Envious Moon(10)



For a moment I considered just taking off. But then I remembered that there was nothing to tie us to the house and the island. Only people who had seen us leave the harbor. Unless the girl had actually gotten a good look at me, but I didn’t think that was possible. Or if Victor had already caved, though I didn’t think he would do that. Not without talking to me about it first.

Sheriff Riker was a tall, hawk-nosed man, close to sixty it looked liked, with slicked-back hair and the leathery skin of someone who spent far too much time in the sun. My first thought was that his was not an unfriendly face. He wasn’t in uniform but wore a golf shirt and khakis, boat shoes. He was on my mother’s couch and drinking my mother’s coffee and I had no idea how long he had been there.

“Here he is,” Berta said, when I came in the door.

“You must be Anthony,” the sheriff said, and he introduced himself and took my hand and we all sat down.

“I don’t know if you heard about what happened on the island last night,” the sheriff began.

I shook my head.

“It’s been on the news,” he continued. “Anyway. There was a robbery. Well, attempted robbery at a mansion on the eastern side of the island. Nothing was missing. But there was a fight and a man was killed. We’re trying to find out who was in the house.”

I looked right at the sheriff. I was trying not to blink. “What’s this have to do with me?”

“Nothing, I’m sure,” he said. “It’s just that a number of people saw you go out last night.”

“I went fishing.”

“Who were you with?”

“Victor,” I said. “My friend.”

“Last name?” the sheriff asked. From the pocket of his pants he took out a small notebook and one of those golf pencils.

“Perez,” I said, and he wrote this down and closed the book.

“Where were you going?”

“We went fishing.”

“He often fishes at night,” Berta offered.

“Where’d you fish?”

“The shoals,” I said. “Down coast.”

The sheriff nodded. “What were you after?”

“Stripers. They’re running a little bit.”

“Good eating,” the sheriff said.

I shrugged and gave him a smile. “We didn’t have any luck.”

He said, “You didn’t go anywhere near Cross Island?”

“Have you seen my skiff?”

“No,” he said.

“It’s small. I stay close to shore.”

“All right, Anthony,” the sheriff said. “You going to be around if I have other questions?”

“Until Monday.”

“Where you going then?”

“I crew on the Lorrie Anne. The Grand Banks.”

“Scalloper?” he asked.

“Swordboat.”

“Have a safe trip,” he said, and he rose. “Thanks for the coffee, Mrs. Lopes.”

My mother nodded and the sheriff left. Through the open door we watched his cruiser start up and then drive off. I wanted to call Victor but I knew I couldn’t do that yet. Berta looked up at me. “Anthony,” she said, “you didn’t have anything to do with this. What the man said.”

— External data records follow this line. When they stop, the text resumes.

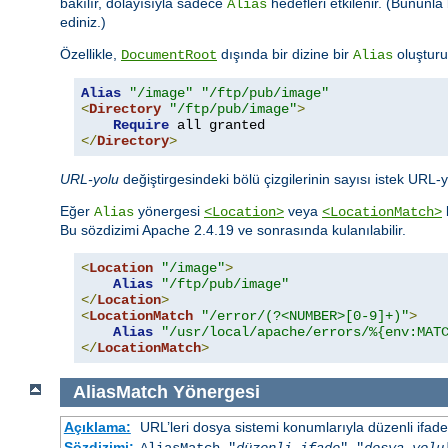
bakılır, dolayısıyla sadece
hedefleri etkilenir. (Bununla 
Alias
ediniz.)
Özellikle,
dışında bir dizine bir
oluşturu
DocumentRoot
Alias
Alias
"/image"
"/ftp/pub/image"
<
Directory
"/ftp/pub/image"
>
Require
</
Directory
>
URL-yolu
değiştirgesindeki bölü çizgilerinin sayısı istek URL-
Eğer
yönergesi
veya
Alias
<Location>
<LocationMatch>
Bu sözdizimi Apache 2.4.19 ve sonrasında kulanılabilir.
<
Location
"/image"
>
Alias
"/ftp/pub/image"
</
Location
>
<
LocationMatch
"/error/(?<NUMBER>[0-9]+)"
>
Alias
"/usr/local/apache/errors/%{env:MAT
</
LocationMatch
>
AliasMatch
Yönergesi
Açıklama:
URL’leri dosya sistemi konumlarıyla düzenli ifadel
Sözdizimi:
AliasMatch "
düzenli-ifade
" "
dosya-yolu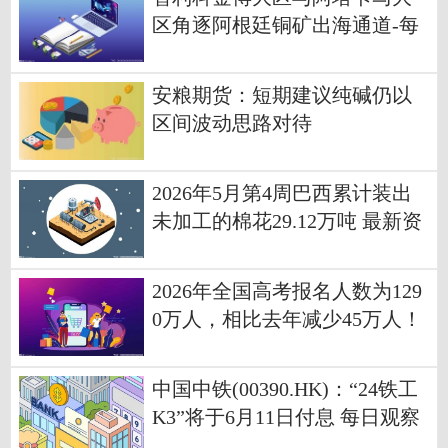
区角逐阿根廷铜矿出海通道-每
日时讯
安粮期货：短期建议纯碱仍以
区间波动思路对待
2026年5月第4周巴西累计装出
未加工的棉花29.12万吨 最新资
讯
2026年全国高考报名人数为129
0万人，相比去年减少45万人！
家长更慌了……|当前看点
中国中铁(00390.HK)：“24铁工
K3”将于6月11日付息 每日观察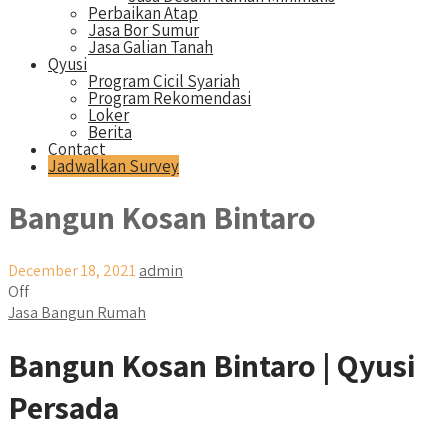
Perbaikan Atap
Jasa Bor Sumur
Jasa Galian Tanah
Qyusi
Program Cicil Syariah
Program Rekomendasi
Loker
Berita
Contact
Jadwalkan Survey
Bangun Kosan Bintaro
December 18, 2021
admin
Off
Jasa Bangun Rumah
Bangun Kosan Bintaro | Qyusi
Persada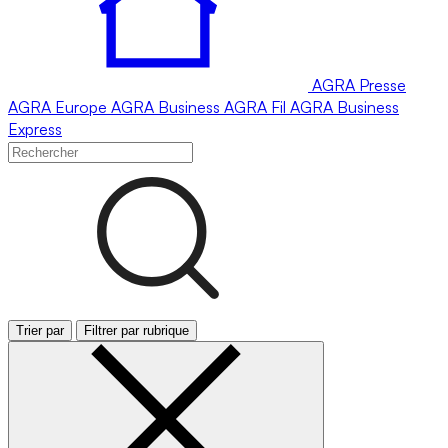
AGRA
Presse
AGRA
Europe
AGRA
Business
AGRA
Fil
AGRA
Business
Express
Trier par
Filtrer par rubrique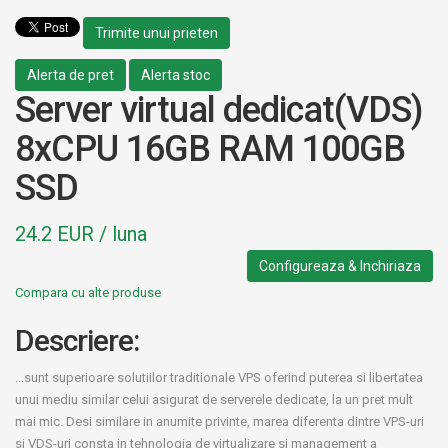
Trimite unui prieten
Alerta de pret
Alerta stoc
Server virtual dedicat(VDS)
8xCPU 16GB RAM 100GB
SSD
24.2 EUR / luna
Configureaza & Inchiriaza
Compara cu alte produse
Descriere:
...sunt superioare solutiilor traditionale VPS oferind puterea si libertatea
unui mediu similar celui asigurat de serverele dedicate, la un pret mult
mai mic. Desi similare in anumite privinte, marea diferenta dintre VPS-uri
si VDS-uri consta in tehnologia de virtualizare si management a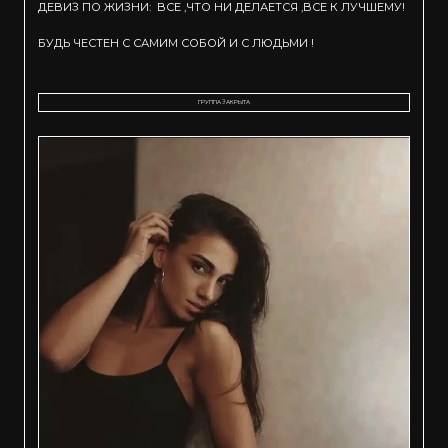
ДЕВИЗ ПО ЖИЗНИ: ВСЕ ,ЧТО НИ ДЕЛАЕТСЯ ,ВСЕ К ЛУЧШЕМУ!
БУДЬ ЧЕСТЕН С САМИМ СОБОЙ И С ЛЮДЬМИ !
ГРУППА ЗАКРЫТА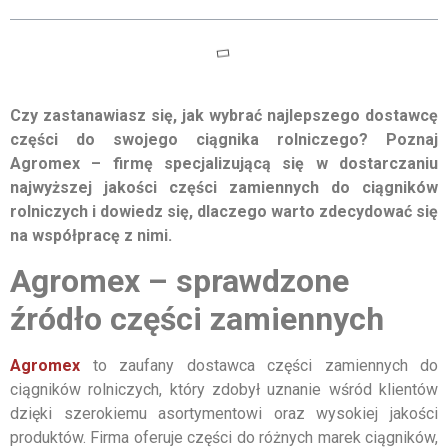
Czy zastanawiasz się, jak wybrać najlepszego dostawcę
części do swojego ciągnika rolniczego? Poznaj
Agromex – firmę specjalizującą się w dostarczaniu
najwyższej jakości części zamiennych do ciągników
rolniczych i dowiedz się, dlaczego warto zdecydować się
na współpracę z nimi.
Agromex – sprawdzone
źródło części zamiennych
Agromex
to zaufany dostawca części zamiennych do
ciągników rolniczych, który zdobył uznanie wśród klientów
dzięki szerokiemu asortymentowi oraz wysokiej jakości
produktów. Firma oferuje części do różnych marek ciągników,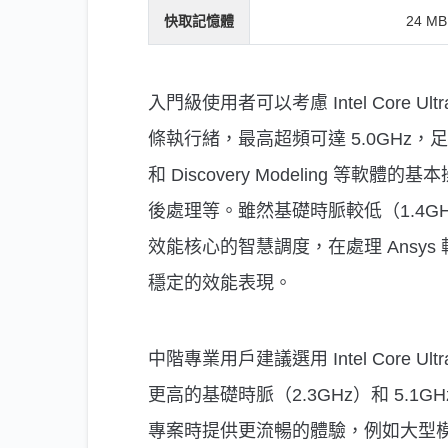
快取記憶體
24 MB
入門級使用者可以考慮 Intel Core Ul
條執行緒，最高超頻可達 5.0GHz，足以應付 
和 Discovery Modeling 
後處理等。雖然基礎時脈較低（1.4GH
效能核心的智慧調度，在處理 Ansy
穩定的效能表現。
中階專業用戶建議選用 Intel Core U
更高的基礎時脈（2.3GHz）和 5.1G
專案時提供更流暢的體驗，例如大型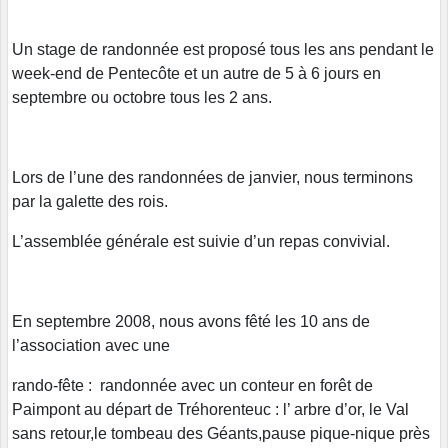
Un stage de randonnée est proposé tous les ans pendant le
week-end de Pentecôte et un autre de 5 à 6 jours en
septembre ou octobre tous les 2 ans.
Lors de l’une des randonnées de janvier, nous terminons
par la galette des rois.
L’assemblée générale est suivie d’un repas convivial.
En septembre 2008, nous avons fêté les 10 ans de
l’association avec une
rando-fête : randonnée avec un conteur en forêt de
Paimpont au départ de Tréhorenteuc : l’ arbre d’or, le Val
sans retour,le tombeau des Géants,pause pique-nique près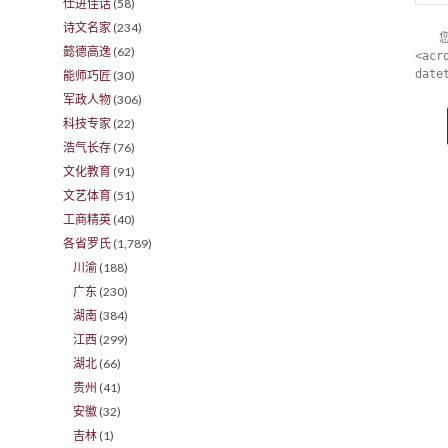
仕进佳话
(58)
诗文名家
(234)
懿德高逸
(62)
<acr
date
能师巧匠
(30)
军政人物
(306)
科技专家
(22)
浩气长存
(76)
文化教育
(91)
文艺体育
(51)
工商精英
(40)
各省罗氏
(1,789)
川渝
(188)
广东
(230)
湖南
(384)
江西
(299)
湖北
(66)
贵州
(41)
安徽
(32)
吉林
(1)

“No, Mama,” I said, and I saw her looking over at the one painting we had in the house. It was a Madonna with child and it was somewhat abstract, the Madonna with a big golden triangle over her head, the dark-skinned baby’s face featureless. Berta crossed herself and this bothered me, and I said, “Don’t cross yourself, Mama, I didn’t do anything.”

“Old habits,” she said.

We ate dinner together that night, clams from the college that needed to be used that day with tomatoes and chorizo and toast. After, when my mother went upstairs, I tried desperately to get Victor on the phone but all it did was ring and ring. Eventually my nerves got to me and I crept out of the house and made my way through the darkened village to his apartment. His old Chevy sedan was gone and the lights were off upstairs. I decided to wait for him. I sat at the bottom of his staircase and smoked and watched the moon rise above the commercial buildings across the street. When he finally returned, I did not have a cigarette lit and he didn’t see me until he was right on top of me. I scared the shit out of him and he jumped. I laughed.

“Asshole,” Victor said.

“Sorry, Vic,” I said.

As it turned out the sheriff had not been to see him, and Victor freaked when I told him the sheriff had come to my house. I told him the fact that he had not come to find Victor right away was a good sign.

“I was at work,” Victor said.

“You think they can’t find you at work?”

I told Victor we just had to be ourselves, do what we would normally do, and we had nothing to worry about. “You think so?” Victor said.

“Yeah,” I told Victor. “I do.”

“Okay, Tony,” he said, and we sat in silence after that. We could hear the seagulls near the cannery and the occasional bleat of a boat’s horn. The light from the point strafed the sky.





By Monday, Victor still had not been contacted by the sheriff and we figured we were safe. And that morning, before the sun rose, I said good-bye to my mother in the hallway of our small home and I saw in her eyes the sadness I always saw when I went to sea. Before me she had looked at my father this way and he had told me that a woman’s sadness was to be welcomed. Many men did not have anyone waiting for them when they went to the Grand Banks.